Wednesday, December 16, 2009

Who Am I?

Sometimes I'm confused at who I really am. Girlfriend? Wife? Mistress? Exotic Writer? "pretend" Porn Star? Slut? Can I be everyone? These days I'm not really sure who I am. I love every roll I've ever played in this stage play that is my life and while the scene may change and the next curtains open for the next Act, I change characters but never leave the old one behind.

I'm not really complaining, just stating a fact. I enjoy the way I live my life, just not sure if the world is ready. I recently told by someone that "You understand life and your role in life....and it appears you are in touch with yourself." That was just a comment in a simple conversation but for me it became a question. Do I really understand life or even myself, or do I use the many sides of me to cover up what I'm lacking in another role I play?
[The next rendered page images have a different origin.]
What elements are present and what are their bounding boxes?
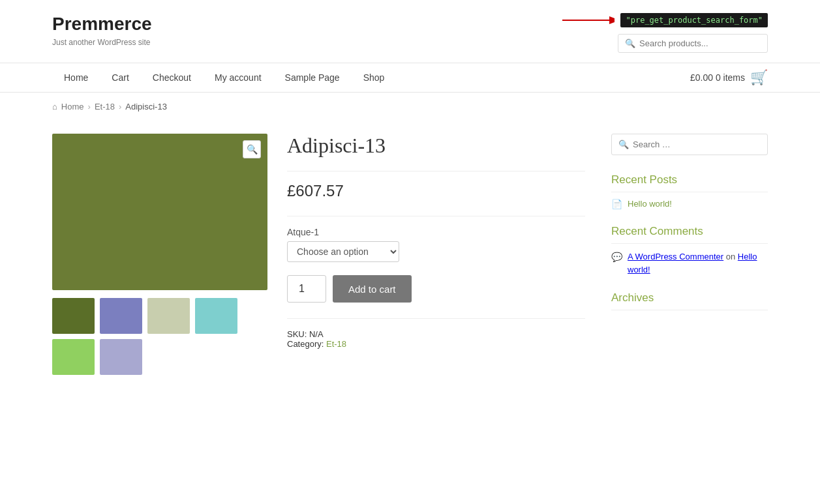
breadcrumb-current: Adipisci-13 <box>125 102 167 111</box>
comment-author-link[interactable]: A WordPress Commenter <box>628 252 723 261</box>
zoom-button[interactable]: 🔍 <box>243 140 261 158</box>
main-content: 🔍 Adipisci-13 £607.57 Atque-1 Choose an … <box>0 121 820 388</box>
comment-entry: 💬 A WordPress Commenter on Hello world! <box>611 250 768 276</box>
comment-text: A WordPress Commenter on Hello world! <box>628 250 768 276</box>
product-details: Adipisci-13 £607.57 Atque-1 Choose an op… <box>287 134 585 375</box>
nav-cart[interactable]: Cart <box>100 63 140 92</box>
header-search-box[interactable]: 🔍 <box>618 34 768 53</box>
archives-section: Archives <box>611 291 768 310</box>
product-title: Adipisci-13 <box>287 134 585 158</box>
breadcrumb-sep-1: › <box>88 102 91 111</box>
quantity-input[interactable] <box>287 275 326 303</box>
thumbnail-5[interactable] <box>52 339 95 375</box>
product-thumbnails <box>52 298 267 375</box>
product-area: 🔍 Adipisci-13 £607.57 Atque-1 Choose an … <box>52 134 585 375</box>
product-category: Category: Et-18 <box>287 339 585 349</box>
nav-shop[interactable]: Shop <box>352 63 397 92</box>
debug-label: "pre_get_product_search_form" <box>620 13 768 27</box>
main-nav: Home Cart Checkout My account Sample Pag… <box>0 63 820 93</box>
cart-amount: £0.00 0 items <box>690 72 745 83</box>
sku-label: SKU: <box>287 329 307 339</box>
comment-icon: 💬 <box>611 250 622 264</box>
breadcrumb-home[interactable]: Home <box>61 102 84 111</box>
site-branding: Premmerce Just another WordPress site <box>52 13 152 47</box>
variation-select[interactable]: Choose an option <box>287 241 399 262</box>
nav-myaccount[interactable]: My account <box>203 63 273 92</box>
thumbnail-4[interactable] <box>195 298 237 334</box>
doc-icon: 📄 <box>611 199 622 209</box>
product-main-image: 🔍 <box>52 134 267 290</box>
breadcrumb-parent[interactable]: Et-18 <box>95 102 115 111</box>
sidebar-search-icon: 🔍 <box>618 140 629 149</box>
thumbnail-2[interactable] <box>100 298 142 334</box>
product-price: £607.57 <box>287 182 585 200</box>
nav-home[interactable]: Home <box>52 63 100 92</box>
sidebar-search-box[interactable]: 🔍 <box>611 134 768 155</box>
site-title: Premmerce <box>52 13 152 35</box>
product-images: 🔍 <box>52 134 267 375</box>
archives-title: Archives <box>611 291 768 310</box>
category-link[interactable]: Et-18 <box>326 339 346 349</box>
header-right: "pre_get_product_search_form" 🔍 <box>618 13 768 53</box>
thumbnail-3[interactable] <box>147 298 190 334</box>
home-icon: ⌂ <box>52 102 57 111</box>
recent-posts-section: Recent Posts 📄 Hello world! <box>611 173 768 209</box>
sidebar: 🔍 Recent Posts 📄 Hello world! Recent Com… <box>611 134 768 375</box>
nav-checkout[interactable]: Checkout <box>141 63 203 92</box>
recent-comments-section: Recent Comments 💬 A WordPress Commenter … <box>611 225 768 276</box>
add-to-cart-button[interactable]: Add to cart <box>333 275 412 303</box>
add-to-cart-row: Add to cart <box>287 275 585 303</box>
header-search-icon: 🔍 <box>625 38 635 48</box>
category-label: Category: <box>287 339 324 349</box>
divider-1 <box>287 171 585 171</box>
variation-label: Atque-1 <box>287 227 585 237</box>
recent-posts-title: Recent Posts <box>611 173 768 192</box>
product-sku: SKU: N/A <box>287 329 585 339</box>
comment-on: on <box>726 252 738 261</box>
sku-value: N/A <box>309 329 324 339</box>
thumbnail-6[interactable] <box>100 339 142 375</box>
thumbnail-1[interactable] <box>52 298 95 334</box>
site-tagline: Just another WordPress site <box>52 38 152 47</box>
product-meta: SKU: N/A Category: Et-18 <box>287 329 585 349</box>
nav-sample-page[interactable]: Sample Page <box>273 63 352 92</box>
recent-comments-title: Recent Comments <box>611 225 768 244</box>
nav-cart-summary: £0.00 0 items 🛒 <box>690 69 768 86</box>
recent-post-item: 📄 Hello world! <box>611 199 768 209</box>
arrow-icon <box>562 10 615 30</box>
sidebar-search-input[interactable] <box>633 140 761 149</box>
recent-post-link[interactable]: Hello world! <box>628 199 672 209</box>
divider-3 <box>287 318 585 319</box>
cart-icon[interactable]: 🛒 <box>750 69 768 86</box>
divider-2 <box>287 216 585 216</box>
header-search-input[interactable] <box>639 38 761 48</box>
breadcrumb-sep-2: › <box>119 102 121 111</box>
header: Premmerce Just another WordPress site "p… <box>0 0 820 63</box>
nav-links: Home Cart Checkout My account Sample Pag… <box>52 63 396 92</box>
breadcrumb: ⌂ Home › Et-18 › Adipisci-13 <box>0 93 820 121</box>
Sorry guys no blog to get you wet today, just questions and doubts of who I really am?

2 comments:

Don said...

i would love to hear your answer...

Perri Forrest said...

Many roles in life...I have them as well. Do I understand them? I can't say that I do. However, now that you pose the question, it makes me want to investigate a little further into myself. I think I have always seen it as sort of an imbalance because, afterall, who can have so many personas? Yet, it makes sense that it could very well be and still have a healthy existence/outlook.